[Available data Boundary: Start]

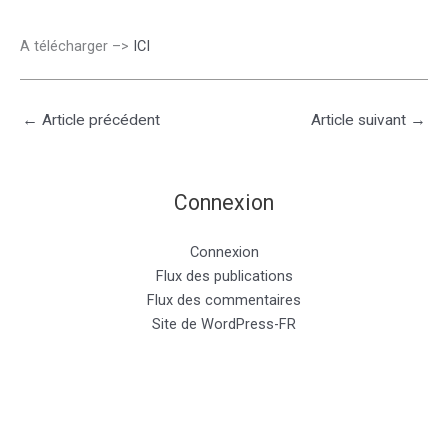
A télécharger –>
ICI
←
Article précédent
Article suivant
→
Connexion
Connexion
Flux des publications
Flux des commentaires
Site de WordPress-FR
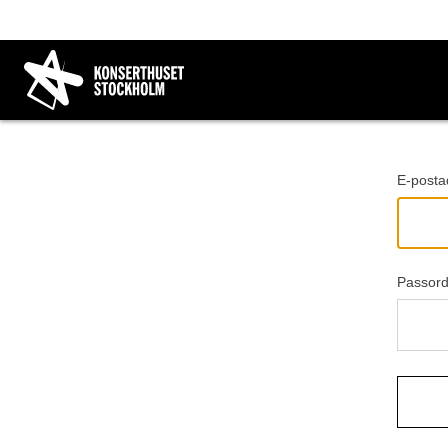
Gå tilbake
E-posta
Passor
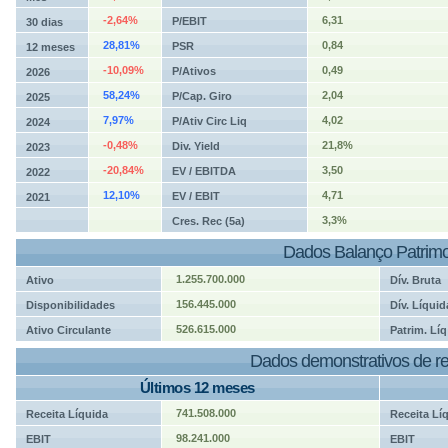
-2,64%
6,31
P/EBIT
30 dias
28,81%
0,84
PSR
12 meses
-10,09%
0,49
P/Ativos
2026
58,24%
2,04
P/Cap. Giro
2025
7,97%
4,02
P/Ativ Circ Liq
2024
-0,48%
21,8%
Div. Yield
2023
-20,84%
3,50
EV / EBITDA
2022
12,10%
4,71
EV / EBIT
2021
3,3%
Cres. Rec (5a)
Dados Balanço Patrimo
1.255.700.000
Ativo
Dív. Bruta
156.445.000
Disponibilidades
Dív. Líquid
526.615.000
Ativo Circulante
Patrim. Líq
Dados demonstrativos de re
Últimos 12 meses
741.508.000
Receita Líquida
Receita Lí
98.241.000
EBIT
EBIT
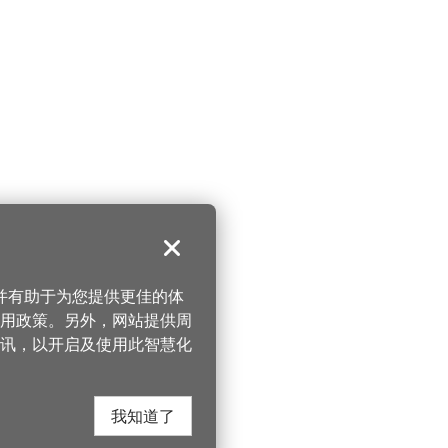
关闭
，并有助于为您提供更佳的体
 使用政策。另外，网站提供周
讯，以开启及使用此智慧化
我知道了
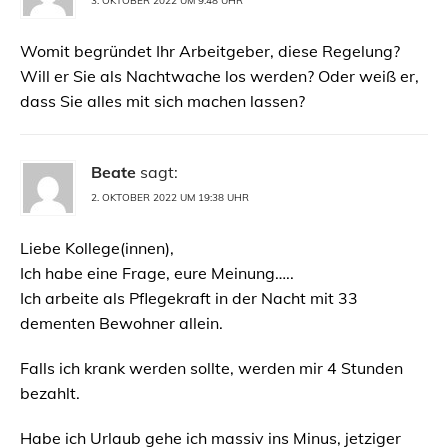
3. OKTOBER 2022 UM 9:48 UHR
Womit begründet Ihr Arbeitgeber, diese Regelung?
Will er Sie als Nachtwache los werden? Oder weiß er,
dass Sie alles mit sich machen lassen?
Beate
sagt:
2. OKTOBER 2022 UM 19:38 UHR
Liebe Kollege(innen),
Ich habe eine Frage, eure Meinung…..
Ich arbeite als Pflegekraft in der Nacht mit 33
dementen Bewohner allein.
Falls ich krank werden sollte, werden mir 4 Stunden
bezahlt.
Habe ich Urlaub gehe ich massiv ins Minus, jetziger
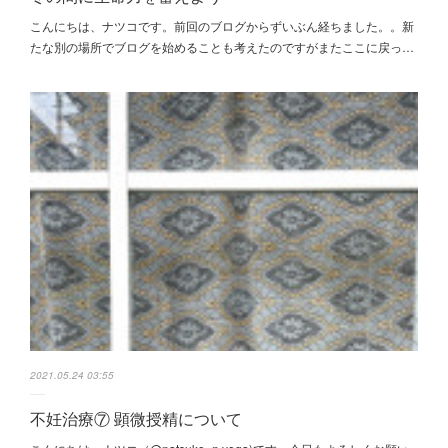
こんにちは、ナツコです。前回のブログからずいぶん経ちました。。新
たな別の場所でブログを始めることも考えたのですがまたここに戻っ…
2021.05.24 03:55
不妊治療⑦ 顕微授精について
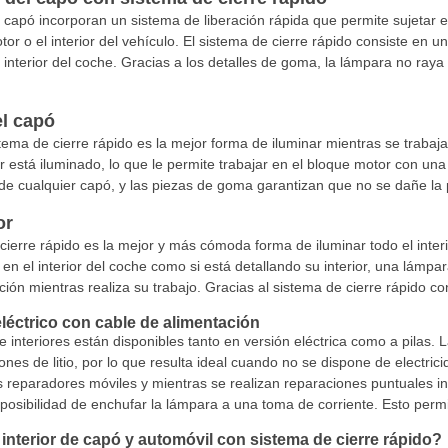
e capó incorporan un sistema de liberación rápida que permite sujetar e
or o el interior del vehículo. El sistema de cierre rápido consiste en u
 interior del coche. Gracias a los detalles de goma, la lámpara no raya l
el capó
ema de cierre rápido es la mejor forma de iluminar mientras se trabaja
está iluminado, lo que le permite trabajar en el bloque motor con una l
e cualquier capó, y las piezas de goma garantizan que no se dañe la p
or
cierre rápido es la mejor y más cómoda forma de iluminar todo el inter
en el interior del coche como si está detallando su interior, una lámpa
ción mientras realiza su trabajo. Gracias al sistema de cierre rápido co
léctrico con cable de alimentación
 interiores están disponibles tanto en versión eléctrica como a pilas. 
ones de litio, por lo que resulta ideal cuando no se dispone de electrici
 reparadores móviles y mientras se realizan reparaciones puntuales in s
 posibilidad de enchufar la lámpara a una toma de corriente. Esto permit
interior de capó y automóvil con sistema de cierre rápido?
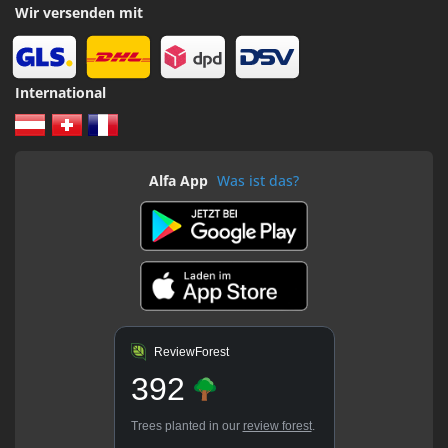
Wir versenden mit
International
Alfa App
Was ist das?
ReviewForest
392
Trees planted in our
review forest
.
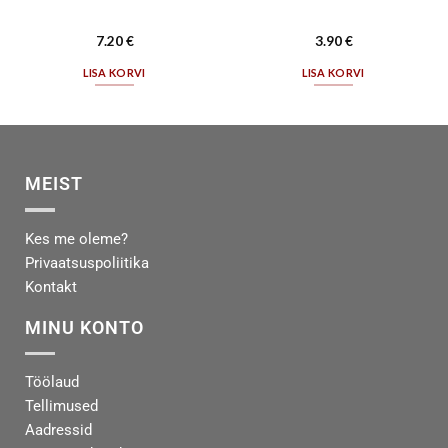
7.20
€
3.90
€
LISA KORVI
LISA KORVI
MEIST
Kes me oleme?
Privaatsuspoliitika
Kontakt
MINU KONTO
Töölaud
Tellimused
Aadressid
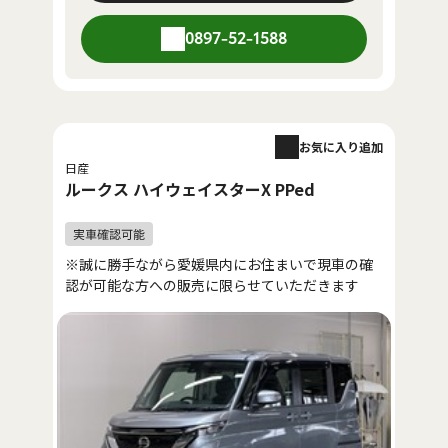
0897-52-1588
お気に入り追加
日産
ルークス ハイウェイスターX PPed
※誠に勝手ながら愛媛県内にお住まいで現車の確
認が可能な方への販売に限らせていただきます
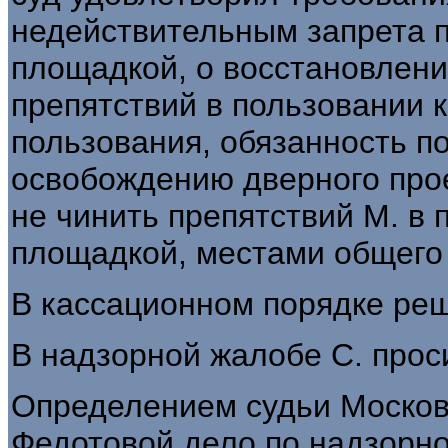
недействительным запрета 
площадкой, о восстановлени
препятствий в пользовании 
пользования, обязанность по
освобождению дверного прое
не чинить препятствий М. в
площадкой, местами общего 
В кассационном порядке ре
В надзорной жалобе С. прос
Определением судьи Московс
Федотовой дело по надзорно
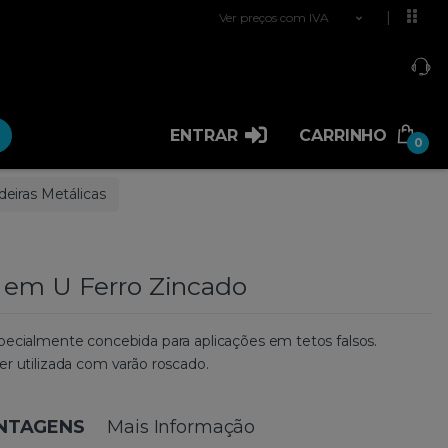
Ver preços com IVA
ENTRAR
CARRINHO
0
deiras Metálicas
 em U Ferro Zincado
specialmente concebida para aplicações em tetos falsos.
er utilizada com varão roscado.
ANTAGENS
Mais Informação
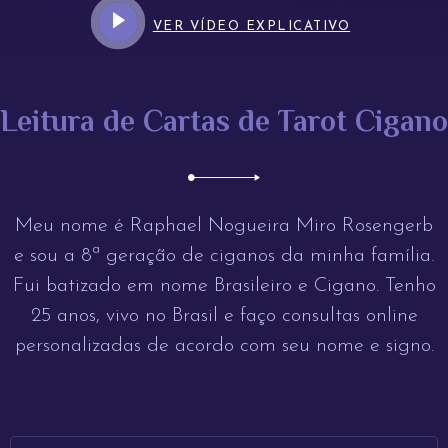
VER VÍDEO EXPLICATIVO
Leitura de Cartas de Tarot Cigano
Meu nome é Raphael Nogueira Miro Rosengerb
e sou a 8ª geração de ciganos da minha família.
Fui batizado em nome Brasileiro e Cigano. Tenho
25 anos, vivo no Brasil e faço consultas online
personalizadas de acordo com seu nome e signo.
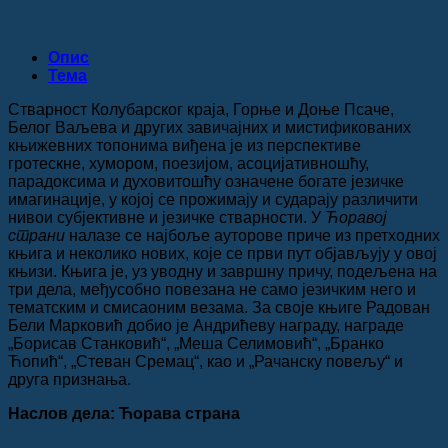
Опис
Teма
Стварност Колубарског краја, Горње и Доње Псаче,
Белог Ваљева и других завичајних и мистификованих
књижевних топонима виђена је из перспективе
гротескне, хумором, поезијом, асоцијативношћу,
парадоксима и духовитошћу означене богате језичке
имагинације, у којој се прожимају и сударају различити
нивои субјективне и језичке стварности. У
Ћоравој
страни
налазе се најбоље ауторове приче из претходних
књига и неколико нових, које се први пут објављују у овој
књизи. Књига је, уз уводну и завршну причу, подељена на
три дела, међусобно повезана не само језичким него и
тематским и смисаоним везама. За своје књиге Радован
Бели Марковић добио је Андрићеву награду, награде
„Борисав Станковић“, „Меша Селимовић“, „Бранко
Ћопић“, „Стеван Сремац“, као и „Рачанску повељу“ и
друга признања.
Наслов дела: Ћорава страна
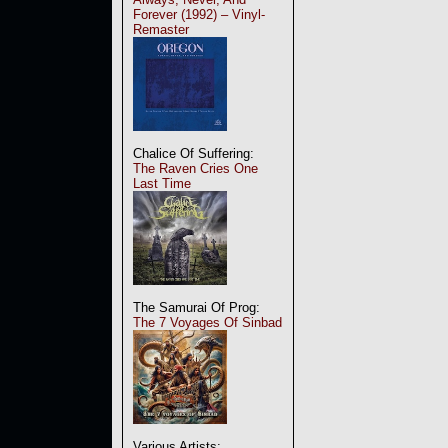
Forever (1992) – Vinyl-
Remaster
Chalice Of Suffering:
The Raven Cries One
Last Time
The Samurai Of Prog:
The 7 Voyages Of Sinbad
Various Artists:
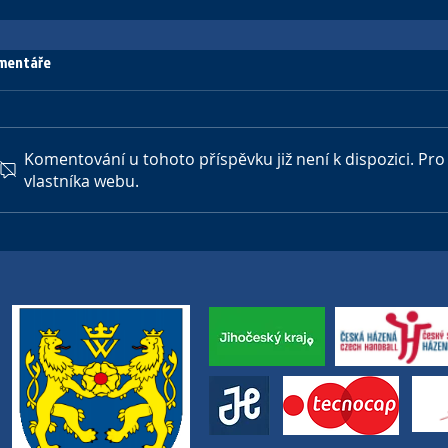
mentáře
Komentování u tohoto příspěvku již není k dispozici. Pro
vlastníka webu.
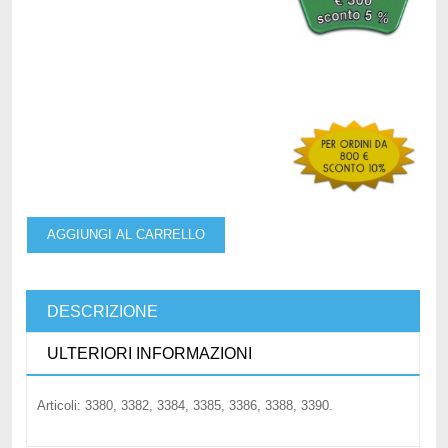
AGGIUNGI AL CARRELLO
DESCRIZIONE
ULTERIORI INFORMAZIONI
Articoli: 3380, 3382, 3384, 3385, 3386, 3388, 3390.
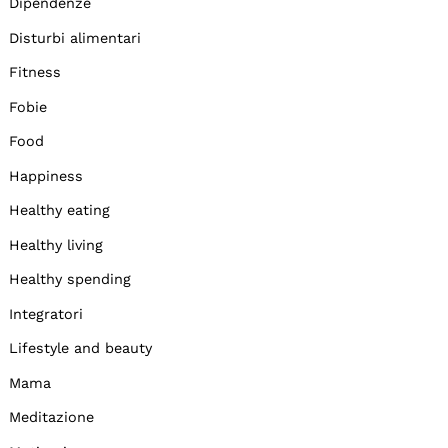
Dipendenze
Disturbi alimentari
Fitness
Fobie
Food
Happiness
Healthy eating
Healthy living
Healthy spending
Integratori
Lifestyle and beauty
Mama
Meditazione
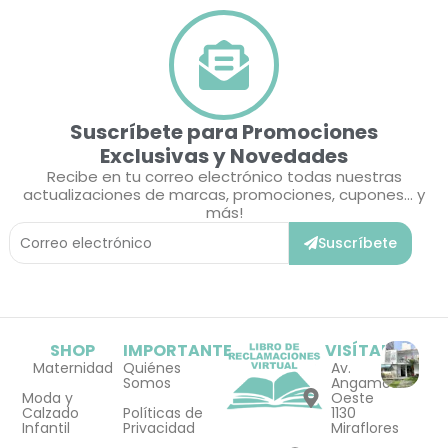
Suscríbete para Promociones
Exclusivas y Novedades
Recibe en tu correo electrónico todas nuestras
actualizaciones de marcas, promociones, cupones... y
más!
Correo
Suscríbete
Electrónico
SHOP
IMPORTANTE
VISÍTANOS
Maternidad
Quiénes
Av.
Somos
Angamos
Moda y
Oeste
Calzado
Políticas de
1130
Infantil
Privacidad
Miraflores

[Available data Boundary: End]

A count alone is required. How many lines in the entries contain the string "Dados"?

- _Answer section_
2